Massacre on the island and Other Poems

    By Ashwani Kumar


    Once upon a time
    Refugees from faraway land arrived on the island
    searching for bounties of their home land.
    They were famished but
    refused to eat animals, plants, shrubs and flowers.
    Even in the moments of extreme hunger
    they refused to eat each other.
    For seven days- seven nights
    they prayed under the odorous sun in the sky
    and hurled stones at each other.

    My blood vessels rushed to the surface of beach in excitement –
    Violence is like the innocent love of malicious God
    flaming and feeding
    anxieties and animosities in our erotic and spiritual veins.
    One day, they sighted Robinson Crusoe-
    young, handsome naked suicide bomber
    panting, shaking with anonymous desires of self-killing.
    You will say
    He was expert in the science of elegies but
    I know he was infatuated with making wooden coffins.

    Slowly, evil power overpowered all the settlers –
    they swallowed knives and daggers
    filling oval appetites with artefacts of modern art.
    One by one, all men, women and children
    turned a pile of red- stained effigies –
    half-burnt memory of massacres on the island


    It was circa 1984…
    I was standing in the balcony,
    gushing over tall, talcum powdered, teen-aged school girls,
    bantering on provincial socialist jokes
    and worrying about late-night movie tickets.
    I saw a Kite dodging the force of gravity,
    swirling in the winds,
    escaping the lure of the clouds…
    After days of mayhem,
    the Kite kissed the forehead of the coffee-coloured sky,
    bid goodbye to ozone-less cold ocean of desires,
    and returned handcuffed to the olive-green Parliament Street.
    All the while, I remember…
    The five of us had inhaled
    so much smoke from the burning rubber tires,
    and exchanged our ambitions so madly,
    We had lost count of naked bodies and silent hills…
    It is circa unknown…
    I am busy collecting freebies,
    roasting long red potatoes on my barbecue,
    and dusting files of witnesses in the archives in a fit of amnesia!
    ( Written as an eye-witness account of Delhi anti-Sikh riots in Delhi. From Ashwani Kumar’s Collection ‘My Grandfather’s Imaginary Typewriter’.)

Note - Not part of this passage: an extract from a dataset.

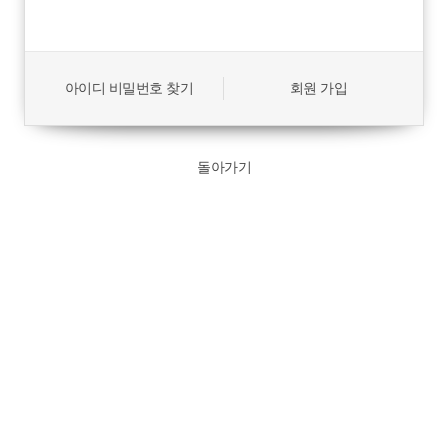
아이디 비밀번호 찾기
회원 가입
돌아가기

    “With extra words in a short poem,
    you can buy a butter knife and a packet of cigarettes, and live among sedentary species happily,”
    said Prof. Gooseberry, a palaeontologist turned poet to his students in his Fossil office room.

    Among his students were mostly black, white, yellow, brown, mixed-race Hindu humanoids in skull caps.
    But there were also a hedgehog, a tortoise, and a water buffalo from the closed abattoir.

    Evolutionists may not believe,
    poets are the only language animals with omnivorous teeth, more scavenger than hunter. In the cold desert of darkness,
    they kill vegan dictators with a neck bite.

    At the end of the long lecture on his recent paper,
    ‘Predatory Transition from Ape to Monkey God’, the professor turned to me and said,
    “You seem distracted.
    “Want to know how Neanderthal mobs in Bermuda khaki shorts, came on Hero cycles and
    lynched sage sparrows in Dadri in the Northern Hemisphere?”

    “With a hand-axe, or a club, or a garrotte?” I asked.
    “No, you useless Homo Habilis,” said he. “Tell me,” I insisted. “Instinct,” he averred, “How beautiful” . . . I wowed ad nauseam!
    ( From Ashwani Kumar’s Banaras and the Other, Poetrywala)

    Ashwani Kumar is a poet, author and academic in Mumbai. Widely published, anthologised and translated into several Indian languages, his poetry volumes include ‘My Grandfather’s Imaginary Typewriter’, ‘Banaras and the Other’ and ‘Architecture of Alphabets’. Recently, he has published “Rivers Going Home” (Red River)- a major anthology of Indian poetry. He is author of the acclaimed non-fiction ‘Community Warriors” (Anthem Press), and one of the chief editors of ‘Global Civil Society’ at London School of Economics. He is also cofounder of Indian Novels Collective, an initiative to popularise translation of classic novels of Indian languages. In leisure, he writes a book column in the Financial Express.